Does cellular meat contribute to agri-food sustainability?

PUBLISHING DATE
January 19, 2024

In the light of climate change and the search for ways to limit the environmental damage that can be caused by livestock farming, could cell-based meat production offer a solution?

The increase in the world’s population, which is expected to reach 10 billion by 2050, and concerns surrounding the impact of large-scale livestock farming mean a total rethink of the food system. Faced with the growing demand for animal products in a sustainable way, cell-based farming is emerging as a complementary solution for supplying the meat and other animal products that consumers love.

Cellular agriculture appears as a new way of producing healthy, safe food deemed compatible with the challenges of this century: respect for the environment and animal welfare, the fight against antibiotic resistance and food insecurity. The most common method of obtaining cells involves taking a small, painless biopsy of the muscle or a skin sample from a live, healthy animal.

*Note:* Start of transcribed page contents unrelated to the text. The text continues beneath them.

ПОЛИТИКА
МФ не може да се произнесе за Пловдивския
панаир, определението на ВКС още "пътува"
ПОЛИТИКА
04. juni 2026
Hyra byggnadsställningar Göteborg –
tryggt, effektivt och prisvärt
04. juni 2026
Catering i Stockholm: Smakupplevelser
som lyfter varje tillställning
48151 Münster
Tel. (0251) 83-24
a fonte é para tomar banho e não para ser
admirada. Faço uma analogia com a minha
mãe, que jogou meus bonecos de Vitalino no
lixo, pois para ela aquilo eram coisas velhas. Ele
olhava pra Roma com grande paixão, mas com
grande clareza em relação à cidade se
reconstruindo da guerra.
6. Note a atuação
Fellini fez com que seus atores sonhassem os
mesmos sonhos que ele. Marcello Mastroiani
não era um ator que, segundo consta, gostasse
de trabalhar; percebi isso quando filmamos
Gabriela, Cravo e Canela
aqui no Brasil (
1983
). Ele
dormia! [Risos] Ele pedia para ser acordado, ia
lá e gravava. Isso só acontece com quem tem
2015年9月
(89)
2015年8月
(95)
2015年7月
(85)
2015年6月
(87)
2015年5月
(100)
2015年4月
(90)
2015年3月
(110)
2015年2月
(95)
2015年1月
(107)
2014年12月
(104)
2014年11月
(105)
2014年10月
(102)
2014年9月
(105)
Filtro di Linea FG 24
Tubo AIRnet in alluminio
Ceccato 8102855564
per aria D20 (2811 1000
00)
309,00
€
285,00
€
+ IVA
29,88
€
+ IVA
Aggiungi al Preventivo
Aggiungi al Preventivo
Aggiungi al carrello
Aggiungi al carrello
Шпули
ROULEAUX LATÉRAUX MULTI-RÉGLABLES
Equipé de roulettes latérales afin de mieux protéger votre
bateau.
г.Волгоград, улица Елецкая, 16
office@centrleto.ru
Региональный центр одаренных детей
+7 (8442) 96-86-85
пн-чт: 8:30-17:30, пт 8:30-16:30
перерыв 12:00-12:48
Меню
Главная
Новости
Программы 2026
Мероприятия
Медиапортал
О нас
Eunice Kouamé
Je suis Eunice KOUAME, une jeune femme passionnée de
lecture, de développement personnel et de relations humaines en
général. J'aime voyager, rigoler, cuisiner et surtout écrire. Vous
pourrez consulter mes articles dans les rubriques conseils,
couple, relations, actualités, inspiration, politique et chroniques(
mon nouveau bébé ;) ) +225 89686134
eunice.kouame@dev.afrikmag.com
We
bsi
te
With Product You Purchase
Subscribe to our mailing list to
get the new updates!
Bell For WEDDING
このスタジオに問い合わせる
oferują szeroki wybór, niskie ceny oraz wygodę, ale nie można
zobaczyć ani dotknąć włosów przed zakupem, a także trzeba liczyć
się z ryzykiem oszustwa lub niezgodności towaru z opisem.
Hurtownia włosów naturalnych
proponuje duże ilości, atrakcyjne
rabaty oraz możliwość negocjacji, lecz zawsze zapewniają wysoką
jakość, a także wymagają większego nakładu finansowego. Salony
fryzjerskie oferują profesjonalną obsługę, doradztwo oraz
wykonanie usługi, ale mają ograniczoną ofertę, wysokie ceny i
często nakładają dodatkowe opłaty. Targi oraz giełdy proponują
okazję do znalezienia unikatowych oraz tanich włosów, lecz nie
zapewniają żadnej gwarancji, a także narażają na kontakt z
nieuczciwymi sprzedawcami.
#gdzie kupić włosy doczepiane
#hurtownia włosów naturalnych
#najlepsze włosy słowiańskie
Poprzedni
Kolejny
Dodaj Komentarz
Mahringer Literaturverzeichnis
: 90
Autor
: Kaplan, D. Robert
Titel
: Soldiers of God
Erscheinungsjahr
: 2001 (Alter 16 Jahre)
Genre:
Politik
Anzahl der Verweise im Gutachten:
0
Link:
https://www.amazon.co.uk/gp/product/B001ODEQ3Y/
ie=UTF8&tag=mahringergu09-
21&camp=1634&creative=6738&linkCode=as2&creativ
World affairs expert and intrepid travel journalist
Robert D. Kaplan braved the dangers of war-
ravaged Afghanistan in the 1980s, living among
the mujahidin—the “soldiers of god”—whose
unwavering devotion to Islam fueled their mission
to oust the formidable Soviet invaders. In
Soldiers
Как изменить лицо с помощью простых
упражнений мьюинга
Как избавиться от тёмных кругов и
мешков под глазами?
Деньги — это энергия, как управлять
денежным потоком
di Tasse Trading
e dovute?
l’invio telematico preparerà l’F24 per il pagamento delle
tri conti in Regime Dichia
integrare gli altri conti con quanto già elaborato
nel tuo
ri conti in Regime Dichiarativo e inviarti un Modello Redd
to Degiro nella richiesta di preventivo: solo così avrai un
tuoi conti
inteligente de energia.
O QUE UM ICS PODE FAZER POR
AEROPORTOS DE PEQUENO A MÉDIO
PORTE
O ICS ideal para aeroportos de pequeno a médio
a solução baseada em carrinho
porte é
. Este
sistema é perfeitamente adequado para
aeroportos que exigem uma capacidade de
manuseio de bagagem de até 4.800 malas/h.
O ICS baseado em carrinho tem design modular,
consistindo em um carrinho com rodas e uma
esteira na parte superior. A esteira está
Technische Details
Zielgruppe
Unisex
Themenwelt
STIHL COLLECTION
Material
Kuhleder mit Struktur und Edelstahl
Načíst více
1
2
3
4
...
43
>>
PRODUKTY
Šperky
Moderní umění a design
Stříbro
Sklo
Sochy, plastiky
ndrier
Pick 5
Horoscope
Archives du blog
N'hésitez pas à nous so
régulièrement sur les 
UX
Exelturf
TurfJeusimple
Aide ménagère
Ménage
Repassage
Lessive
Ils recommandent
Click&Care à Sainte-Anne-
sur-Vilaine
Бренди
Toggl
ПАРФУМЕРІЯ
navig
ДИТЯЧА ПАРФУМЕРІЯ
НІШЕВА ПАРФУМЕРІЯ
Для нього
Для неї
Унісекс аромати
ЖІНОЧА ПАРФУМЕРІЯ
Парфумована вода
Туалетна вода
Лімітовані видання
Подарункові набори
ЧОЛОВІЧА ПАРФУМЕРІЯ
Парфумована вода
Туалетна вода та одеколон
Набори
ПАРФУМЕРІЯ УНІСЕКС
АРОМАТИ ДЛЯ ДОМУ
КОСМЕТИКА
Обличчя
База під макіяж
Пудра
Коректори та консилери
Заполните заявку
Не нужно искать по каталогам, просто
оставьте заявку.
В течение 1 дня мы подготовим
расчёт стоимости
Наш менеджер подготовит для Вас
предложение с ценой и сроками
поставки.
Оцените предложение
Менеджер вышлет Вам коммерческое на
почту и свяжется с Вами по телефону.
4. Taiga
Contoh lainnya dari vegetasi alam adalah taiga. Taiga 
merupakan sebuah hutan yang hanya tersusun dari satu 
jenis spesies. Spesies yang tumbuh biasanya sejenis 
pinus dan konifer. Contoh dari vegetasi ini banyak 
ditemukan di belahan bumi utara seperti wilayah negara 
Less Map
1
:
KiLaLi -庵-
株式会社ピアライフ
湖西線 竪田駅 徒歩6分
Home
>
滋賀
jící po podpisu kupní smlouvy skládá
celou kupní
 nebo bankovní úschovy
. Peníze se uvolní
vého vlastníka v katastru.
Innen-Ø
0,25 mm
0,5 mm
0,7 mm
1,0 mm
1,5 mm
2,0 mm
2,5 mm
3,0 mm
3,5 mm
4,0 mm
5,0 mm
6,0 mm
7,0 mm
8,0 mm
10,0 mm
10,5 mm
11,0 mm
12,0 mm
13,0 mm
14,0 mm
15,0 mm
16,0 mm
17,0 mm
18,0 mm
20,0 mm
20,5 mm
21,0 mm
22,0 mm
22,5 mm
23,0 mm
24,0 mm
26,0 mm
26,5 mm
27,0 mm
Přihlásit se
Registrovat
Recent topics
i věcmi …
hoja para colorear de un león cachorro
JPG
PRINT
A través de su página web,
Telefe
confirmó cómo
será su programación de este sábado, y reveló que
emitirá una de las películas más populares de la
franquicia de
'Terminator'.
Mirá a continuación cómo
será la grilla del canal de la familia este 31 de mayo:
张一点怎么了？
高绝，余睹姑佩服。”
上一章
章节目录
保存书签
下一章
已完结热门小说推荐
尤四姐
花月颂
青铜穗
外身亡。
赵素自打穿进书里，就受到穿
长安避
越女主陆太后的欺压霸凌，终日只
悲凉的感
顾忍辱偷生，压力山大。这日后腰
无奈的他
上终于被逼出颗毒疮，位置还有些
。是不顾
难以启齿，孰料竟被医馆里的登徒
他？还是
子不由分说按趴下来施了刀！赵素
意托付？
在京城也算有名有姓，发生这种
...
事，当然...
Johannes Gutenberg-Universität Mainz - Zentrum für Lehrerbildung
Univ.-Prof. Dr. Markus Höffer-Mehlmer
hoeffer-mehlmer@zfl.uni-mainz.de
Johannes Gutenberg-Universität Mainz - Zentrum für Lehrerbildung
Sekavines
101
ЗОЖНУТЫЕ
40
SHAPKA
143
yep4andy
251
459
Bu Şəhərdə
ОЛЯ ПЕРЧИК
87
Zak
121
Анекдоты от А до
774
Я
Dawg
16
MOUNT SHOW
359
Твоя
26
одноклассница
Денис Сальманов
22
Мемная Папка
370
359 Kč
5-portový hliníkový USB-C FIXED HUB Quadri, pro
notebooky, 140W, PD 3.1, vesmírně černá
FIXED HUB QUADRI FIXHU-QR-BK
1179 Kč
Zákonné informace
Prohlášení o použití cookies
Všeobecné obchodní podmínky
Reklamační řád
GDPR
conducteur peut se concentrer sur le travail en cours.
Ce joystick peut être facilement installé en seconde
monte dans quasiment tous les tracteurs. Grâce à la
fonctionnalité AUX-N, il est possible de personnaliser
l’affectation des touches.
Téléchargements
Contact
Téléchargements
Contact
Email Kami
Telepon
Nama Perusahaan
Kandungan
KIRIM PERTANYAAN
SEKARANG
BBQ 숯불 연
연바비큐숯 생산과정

The production of cellular meat involves growing animal cells in a bioreactor, a tank that provides a sterile, closed, temperature-controlled environment for the cells to develop into meat. It is therefore a genuine cell culture process, identical to that which occurs naturally in an animal’s body. “Synthetic meat”, “lab meat”, “in vitro meat”, “artificial meat” or “laboratory meat” are terms that can lead to confusion and do not refer precisely to this process.

Consumers in France and Germany’s potential acceptance of cellular meat

Once produced, cultured meat is similar to conventional meat. Researchers have already produced meat from a number of species using cellular agriculture. The list includes domestic and wild land animals (cows, bison, pigs, sheep, goats, chickens, ducks, alpacas, kangaroos) and marine animals (salmon, mahi mahi, bluefin tuna, amberjack, grouper, shrimp, lobster).

Production is likely to last between 5 and 7 weeks for meat, more for other types of animal meat such as chicken, pork or salmon. The exact time effectively varies accord tp the species, cell type, culture conditions, scale and desired product.

Will cellular meat find acceptance among consumers? According to a study published in 2020 in the journal Foods by an international research team from the University of Bath (UK), Université Bourgogne Franche-Comté (France) and Ipsos (Germany), meat-free diets are becoming increasingly accepted in Germany and France. Only 45% of German respondents identified themselves as meat eaters/omnivores while 31% declared themselves as a flexitarian (meat reduction diet). Meat consumption was more common in France, where 69% identified themselves as meat eaters/omnivores and 26% followed a flexitarian diet.

This provides a good potential for cellular meat in the future. The same study found that, while a majority of consumers in France and Germany had not yet heard of cultured meat, 44% of French and 58% of German respondents said they would be prepared to try it, with 37% of French consumers and 56% of Germans prepared to buy it.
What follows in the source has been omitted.